START Records to process

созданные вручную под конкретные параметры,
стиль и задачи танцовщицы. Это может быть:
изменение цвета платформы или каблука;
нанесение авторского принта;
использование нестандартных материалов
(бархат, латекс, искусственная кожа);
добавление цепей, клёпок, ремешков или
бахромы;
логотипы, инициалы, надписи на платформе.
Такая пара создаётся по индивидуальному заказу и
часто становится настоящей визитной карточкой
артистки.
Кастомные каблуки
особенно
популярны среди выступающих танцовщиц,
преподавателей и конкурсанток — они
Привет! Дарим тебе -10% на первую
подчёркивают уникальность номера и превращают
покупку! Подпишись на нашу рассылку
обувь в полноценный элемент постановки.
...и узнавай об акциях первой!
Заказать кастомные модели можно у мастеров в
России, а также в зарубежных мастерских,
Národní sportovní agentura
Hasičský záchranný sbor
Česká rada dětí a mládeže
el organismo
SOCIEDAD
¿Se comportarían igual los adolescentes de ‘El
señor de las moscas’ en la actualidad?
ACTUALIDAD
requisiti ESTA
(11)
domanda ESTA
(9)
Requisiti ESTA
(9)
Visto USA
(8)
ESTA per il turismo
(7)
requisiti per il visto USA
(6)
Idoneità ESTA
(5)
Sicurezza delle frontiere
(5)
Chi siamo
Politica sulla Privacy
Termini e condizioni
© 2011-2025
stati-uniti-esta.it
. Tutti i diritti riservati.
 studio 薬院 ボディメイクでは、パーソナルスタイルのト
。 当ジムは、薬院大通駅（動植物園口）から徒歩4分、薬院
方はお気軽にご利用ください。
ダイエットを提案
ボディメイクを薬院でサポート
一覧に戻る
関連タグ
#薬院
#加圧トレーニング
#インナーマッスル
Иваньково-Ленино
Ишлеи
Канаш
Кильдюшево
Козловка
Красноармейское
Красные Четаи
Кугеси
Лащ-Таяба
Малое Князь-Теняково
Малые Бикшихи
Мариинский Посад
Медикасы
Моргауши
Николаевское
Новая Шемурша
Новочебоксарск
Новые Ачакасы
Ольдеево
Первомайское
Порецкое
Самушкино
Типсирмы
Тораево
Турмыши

END Records to process
START Records to process

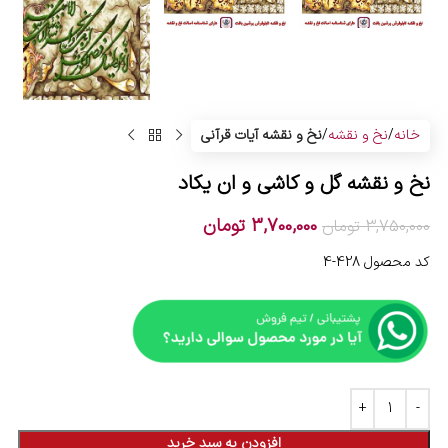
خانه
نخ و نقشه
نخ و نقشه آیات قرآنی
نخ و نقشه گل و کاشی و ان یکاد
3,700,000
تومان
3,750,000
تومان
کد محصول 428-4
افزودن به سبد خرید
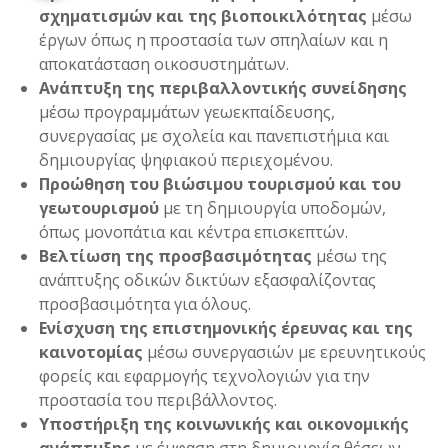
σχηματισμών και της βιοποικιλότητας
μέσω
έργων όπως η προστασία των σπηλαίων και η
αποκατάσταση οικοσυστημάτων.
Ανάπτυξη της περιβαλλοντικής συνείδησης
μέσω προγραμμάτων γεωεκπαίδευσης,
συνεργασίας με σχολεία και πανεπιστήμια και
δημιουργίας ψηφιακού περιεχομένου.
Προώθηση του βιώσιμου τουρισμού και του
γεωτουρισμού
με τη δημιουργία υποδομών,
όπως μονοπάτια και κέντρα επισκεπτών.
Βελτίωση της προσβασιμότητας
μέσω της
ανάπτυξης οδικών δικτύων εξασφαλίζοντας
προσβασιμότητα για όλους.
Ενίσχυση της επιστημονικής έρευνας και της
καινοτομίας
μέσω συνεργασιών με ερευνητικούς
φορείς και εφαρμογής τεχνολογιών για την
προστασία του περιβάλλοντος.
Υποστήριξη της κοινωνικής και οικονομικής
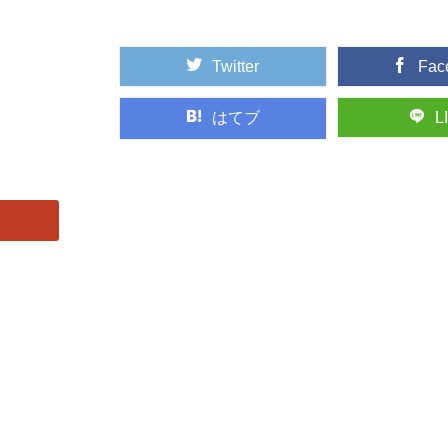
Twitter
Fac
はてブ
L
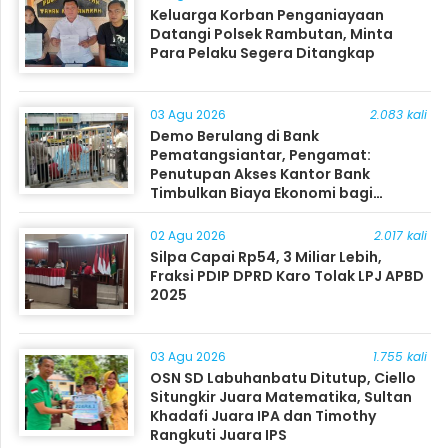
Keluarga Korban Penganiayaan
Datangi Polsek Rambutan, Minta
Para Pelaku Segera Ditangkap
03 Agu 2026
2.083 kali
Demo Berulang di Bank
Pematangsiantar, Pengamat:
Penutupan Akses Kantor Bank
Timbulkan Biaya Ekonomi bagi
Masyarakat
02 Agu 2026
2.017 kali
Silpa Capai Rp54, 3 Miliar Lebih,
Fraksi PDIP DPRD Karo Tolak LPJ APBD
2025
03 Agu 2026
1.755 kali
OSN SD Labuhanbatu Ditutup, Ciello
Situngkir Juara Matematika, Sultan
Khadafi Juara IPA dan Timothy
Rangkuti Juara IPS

END Records to process
START Records to process

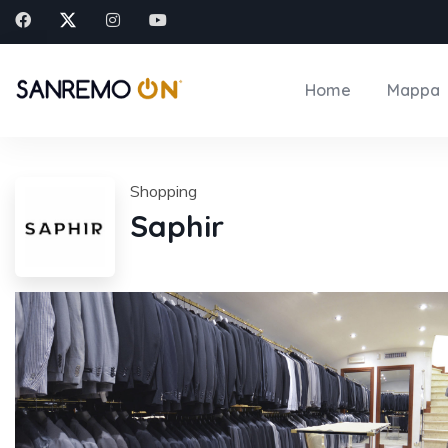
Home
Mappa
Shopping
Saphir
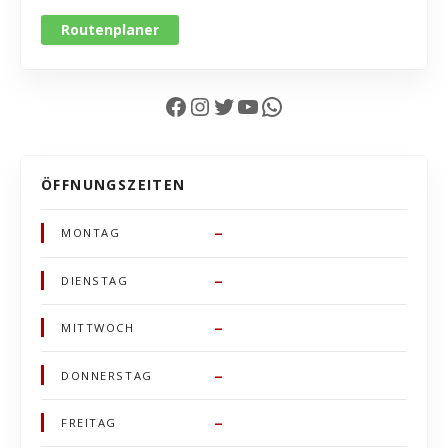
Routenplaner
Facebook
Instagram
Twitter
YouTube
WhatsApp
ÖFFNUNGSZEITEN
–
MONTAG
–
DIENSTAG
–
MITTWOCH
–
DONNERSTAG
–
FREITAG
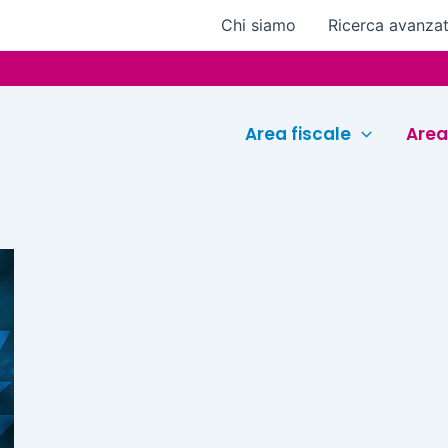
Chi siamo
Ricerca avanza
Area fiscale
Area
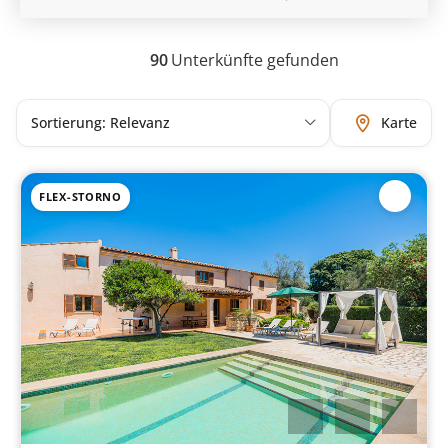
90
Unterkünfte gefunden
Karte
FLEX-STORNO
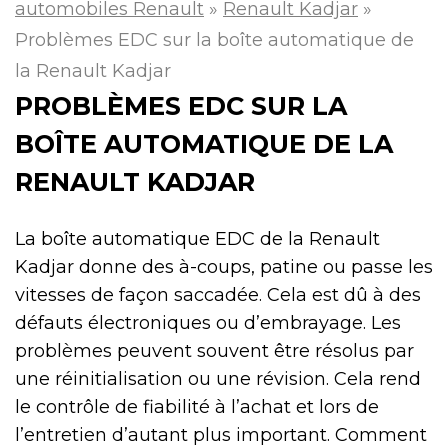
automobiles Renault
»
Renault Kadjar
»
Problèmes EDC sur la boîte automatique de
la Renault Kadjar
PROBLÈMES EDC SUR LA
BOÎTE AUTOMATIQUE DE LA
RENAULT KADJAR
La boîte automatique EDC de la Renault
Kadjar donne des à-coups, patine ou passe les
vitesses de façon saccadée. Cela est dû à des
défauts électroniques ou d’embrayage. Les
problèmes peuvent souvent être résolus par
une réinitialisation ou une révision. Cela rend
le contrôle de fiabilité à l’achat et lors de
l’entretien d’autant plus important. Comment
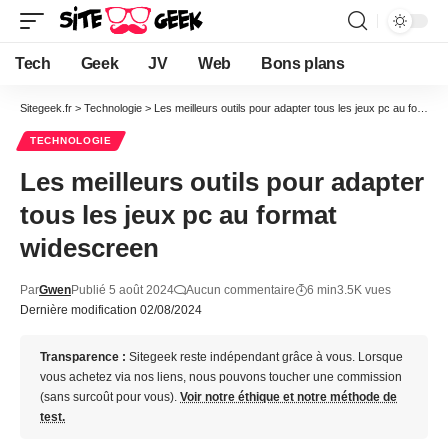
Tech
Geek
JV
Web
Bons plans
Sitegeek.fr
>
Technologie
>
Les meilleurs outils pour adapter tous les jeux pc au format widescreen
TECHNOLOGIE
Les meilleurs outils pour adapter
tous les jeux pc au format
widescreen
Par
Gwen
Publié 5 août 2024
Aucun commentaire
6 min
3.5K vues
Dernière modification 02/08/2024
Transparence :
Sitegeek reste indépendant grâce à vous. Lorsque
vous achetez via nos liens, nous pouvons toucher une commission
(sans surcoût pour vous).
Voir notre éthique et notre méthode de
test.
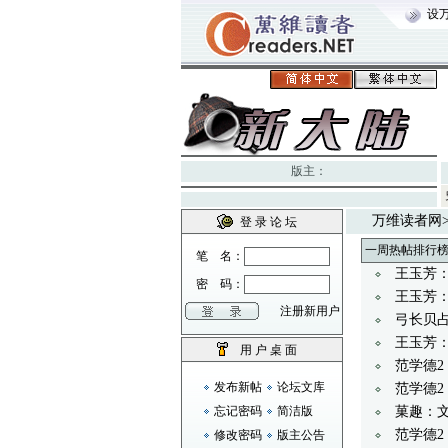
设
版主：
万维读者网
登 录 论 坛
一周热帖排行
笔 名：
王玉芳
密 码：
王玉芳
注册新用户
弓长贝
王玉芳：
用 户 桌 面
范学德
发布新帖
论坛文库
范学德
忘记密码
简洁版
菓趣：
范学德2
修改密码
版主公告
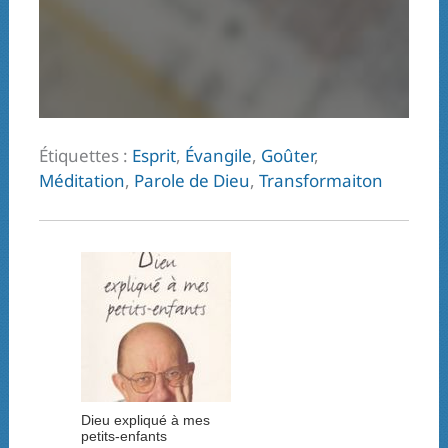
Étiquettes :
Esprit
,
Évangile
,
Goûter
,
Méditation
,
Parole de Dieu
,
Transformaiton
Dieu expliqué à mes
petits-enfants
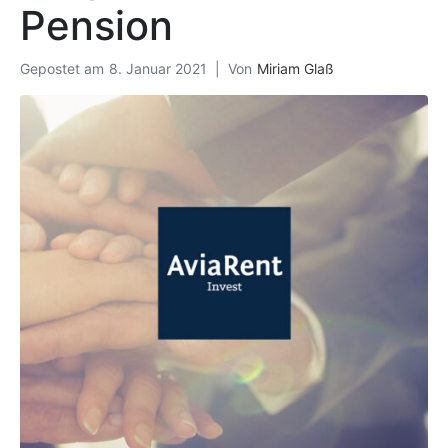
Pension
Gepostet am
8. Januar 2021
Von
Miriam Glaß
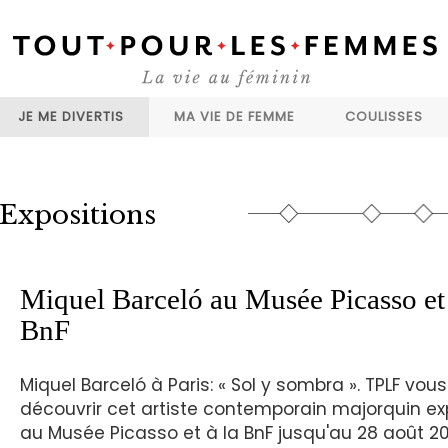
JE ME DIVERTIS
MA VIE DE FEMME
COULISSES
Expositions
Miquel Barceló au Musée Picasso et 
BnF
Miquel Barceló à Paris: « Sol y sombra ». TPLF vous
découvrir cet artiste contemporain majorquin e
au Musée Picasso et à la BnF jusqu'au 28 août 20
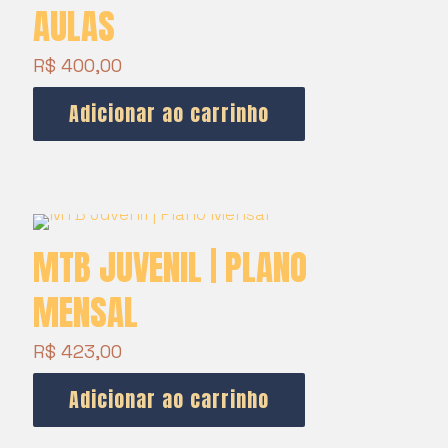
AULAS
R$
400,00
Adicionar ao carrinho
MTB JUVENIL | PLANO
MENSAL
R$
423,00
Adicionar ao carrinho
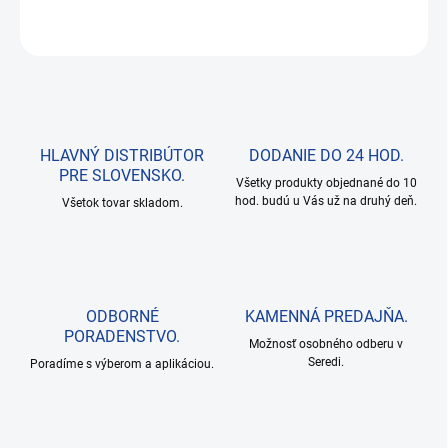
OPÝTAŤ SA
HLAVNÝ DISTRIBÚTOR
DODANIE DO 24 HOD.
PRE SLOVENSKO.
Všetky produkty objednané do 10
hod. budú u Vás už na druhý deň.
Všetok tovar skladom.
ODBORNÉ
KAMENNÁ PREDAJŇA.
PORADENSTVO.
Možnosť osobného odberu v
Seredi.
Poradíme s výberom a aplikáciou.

END Records to process

Task to complete - All lines from the listing above that include "Miquel" should be shown.

Exercise output -
Miquel Barceló au Musée Picasso et 
Miquel Barceló à Paris: « Sol y sombra ». TPLF vous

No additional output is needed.